Anyone know if they still make it and where I can find one? Google is no help, every retailer says out of stock.


----------



## PerazziMx14 (Jan 30, 2018)

Please delete


----------



## indaswamp (Jan 30, 2018)

It's a complete unit that attaches to a manual stuffer...


----------



## PerazziMx14 (Jan 30, 2018)

Please delete


----------



## indaswamp (Jan 30, 2018)

I do not have one, I want to buy one.


----------



## indaswamp (Jan 30, 2018)

I've learned Weston has discontinued this sausage stuffer motor. Does anyone else know of one made by a different company? I'm looking for a unit that can attach to a manual sausage stuffer.


----------



## tx smoker (Feb 3, 2018)

This reply is  based on being the Director of Engineering for quite a while at a large full-service hotel. We had literally hundreds of pieces of equipment that were powered by electric motors. Rarely if ever does the manufacturer of the piece of equipment actually manufacture their own motors. They are made by an outside company and the most appropriate motor is adapted by the equipment company due to it's compatibility with whatever piece of equipment they are manufacturing. My bet would be that your motor is still available, just not from Weston. Additionally you could very well find an exact match by a company other than the one that made your motor. It's kinda like spark plugs and air filters for your car. Although not the cheapest company by any  stretch, W W Grainger offers hundreds of replacement motors and may be a good starting place. They always had what we needed if we were willing to pay the price. Another thought would be to find a company that re-manufactures (rebuilds) electric motors. Those companies are readily available. There's a very good chance that your motor could be rewound (for a fraction of the cost) and it'd work like new. We had some old equipment in the hotel and found it to be more cost effective to rebuild the old motor versus buying a new one. As stated in a previous reply, you should be able to remove the housing to access the motor. There should be a tag on the motor somewhere with all of the information you need for a  replacement or a rebuild.

Hope this helps a bit,
Robert


----------



## PerazziMx14 (Feb 3, 2018)

Please delete


----------



## chopsaw (Feb 3, 2018)

indaswamp said:


> I've learned Weston has discontinued this sausage stuffer motor. Does anyone else know of one made by a different company? I'm looking for a unit that can attach to a manual sausage stuffer.

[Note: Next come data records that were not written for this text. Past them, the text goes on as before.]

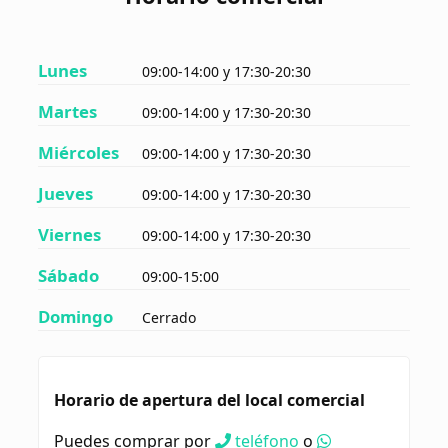
Lunes
09:00-14:00 y 17:30-20:30
Martes
09:00-14:00 y 17:30-20:30
Miércoles
09:00-14:00 y 17:30-20:30
Jueves
09:00-14:00 y 17:30-20:30
Viernes
09:00-14:00 y 17:30-20:30
Sábado
09:00-15:00
Domingo
Cerrado
Horario de apertura del local comercial
Puedes comprar por
teléfono
o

I don't know who makes the Cabelas stuffer , but they sell a motor for it .


----------



## tx smoker (Feb 3, 2018)

_"Where I work has an electric motor shop. Rebuilding/rewinding a small motor will cost many times what a replace will cost. The quality will be better but for the cost you could buy enough replacement motors to last several lifetimes.

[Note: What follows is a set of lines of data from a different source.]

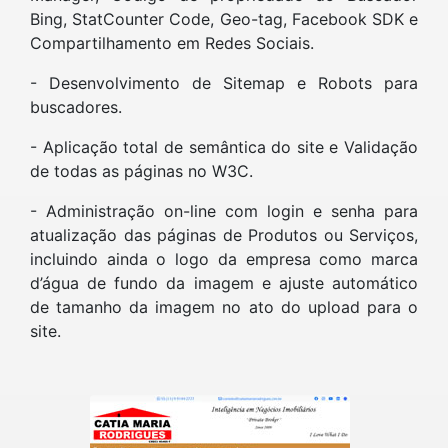
Bing, StatCounter Code, Geo-tag, Facebook SDK e
Compartilhamento em Redes Sociais.
- Desenvolvimento de Sitemap e Robots para
buscadores.
- Aplicação total de semântica do site e Validação
de todas as páginas no W3C.
- Administração on-line com login e senha para
atualização das páginas de Produtos ou Serviços,
incluindo ainda o logo da empresa como marca
d’água de fundo da imagem e ajuste automático
de tamanho da imagem no ato do upload para o
site.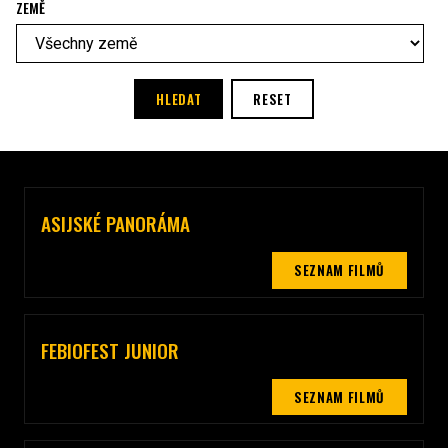
ZEMĚ
HLEDAT
RESET
ASIJSKÉ PANORÁMA
Celý popis sekce
SEZNAM FILMŮ
FEBIOFEST JUNIOR
Celý popis sekce
SEZNAM FILMŮ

If you can get the motor out of the housing and find some identifying numbers or letters on it, there is a very good chance a replacement motor can be found."_

Weird....your input varies dramatically from what I have experienced. Maybe things have changed in the 6 years since I worked in the hotel or perhaps it's a regional issue where competition drives pricing. If we had a motor go down that would cost $800 to replace, I could get it reworked for $250. The drawback was the time it took to get it done. I kept replacement motors on the shelf for every piece of equipment in the hotel. If one went down a repair could be made immediately, the dead motor taken to be rebuilt, then put back on the shelf for the next replacement. It cost a small fortune to build the inventory I kept on hand but in the long run the cost of rebuilding was far less than buying replacements. I'm in agreement however that if you can access the motor, you should be able to attain all the information necessary to find a replacement.

Hmmmmm...
Robert


----------



## indaswamp (Feb 3, 2018)

I'm not looking for a replacement-I'm looking for the entire unit that attaches to a manual stuffer made by weston. Have no use for just a motor.


----------



## chopsaw (Feb 3, 2018)

indaswamp said:


> I'm not looking for a replacement-I'm looking for the entire unit that attaches to a manual stuffer made by weston. Have no use for just a motor.

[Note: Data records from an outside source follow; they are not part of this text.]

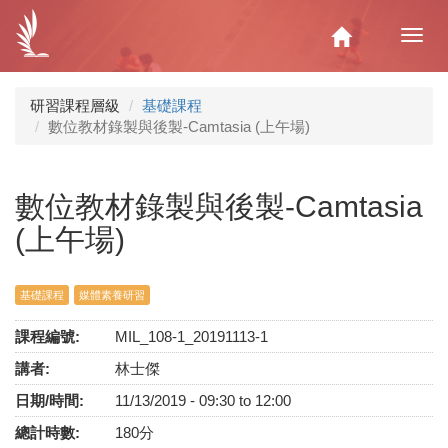
移
至
Home
Toggl
主
navig
內
容
研習課程層級
基礎課程
數位教材錄製與後製-Camtasia (上午場)
數位教材錄製與後製-Camtasia
(上午場)
基礎課程
媒體素養研習
課程編號:
MIL_108-1_20191113-1
講者:
林士傑
日期/時間:
11/13/2019 -
09:30
to
12:00
總計時數:
180分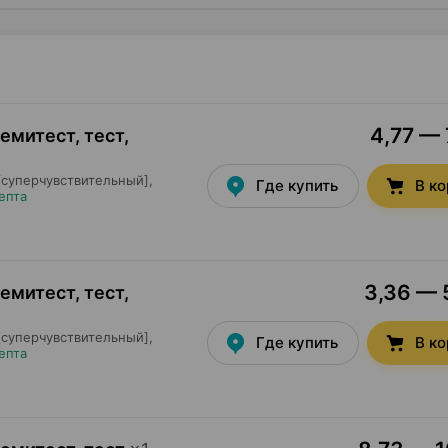
4,77 — 
емитест, тест
,
суперчувствительный],
Где купить
В к
епта
3,36 — 5
емитест, тест
,
суперчувствительный],
Где купить
В к
епта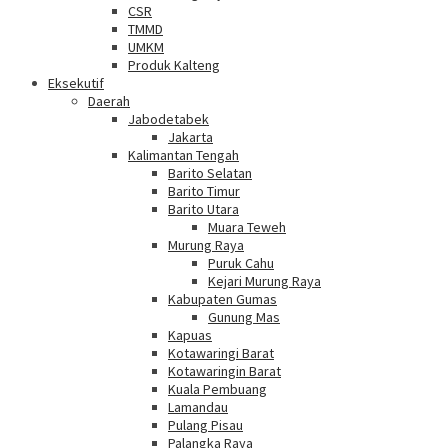
CSR
TMMD
UMKM
Produk Kalteng
Eksekutif
Daerah
Jabodetabek
Jakarta
Kalimantan Tengah
Barito Selatan
Barito Timur
Barito Utara
Muara Teweh
Murung Raya
Puruk Cahu
Kejari Murung Raya
Kabupaten Gumas
Gunung Mas
Kapuas
Kotawaringi Barat
Kotawaringin Barat
Kuala Pembuang
Lamandau
Pulang Pisau
Palangka Raya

Did you look into the Cabelas unit ? I know you don't have one , and I know you need the whole set up . My reply said motor , but it is the entire set up .  I have read that Weston makes the stuffer for Cabelas , but do not know that for sure .


----------



## indaswamp (Feb 3, 2018)

Yes, I looked into the cabela's model. The Cabelas stuffer has a square key for the handle, the Weston has an 8 tooth spline. might could make it work, but would need to modify it. Would rather pick one up that already fits the Weston.


----------



## chopsaw (Feb 3, 2018)

yeah , to much money if it's not a direct fit . I just like to research stuff like that . Hope you get something worked out .


----------



## indaswamp (Feb 3, 2018)

Does anyone know if they still make the one for a weston stuffer?


----------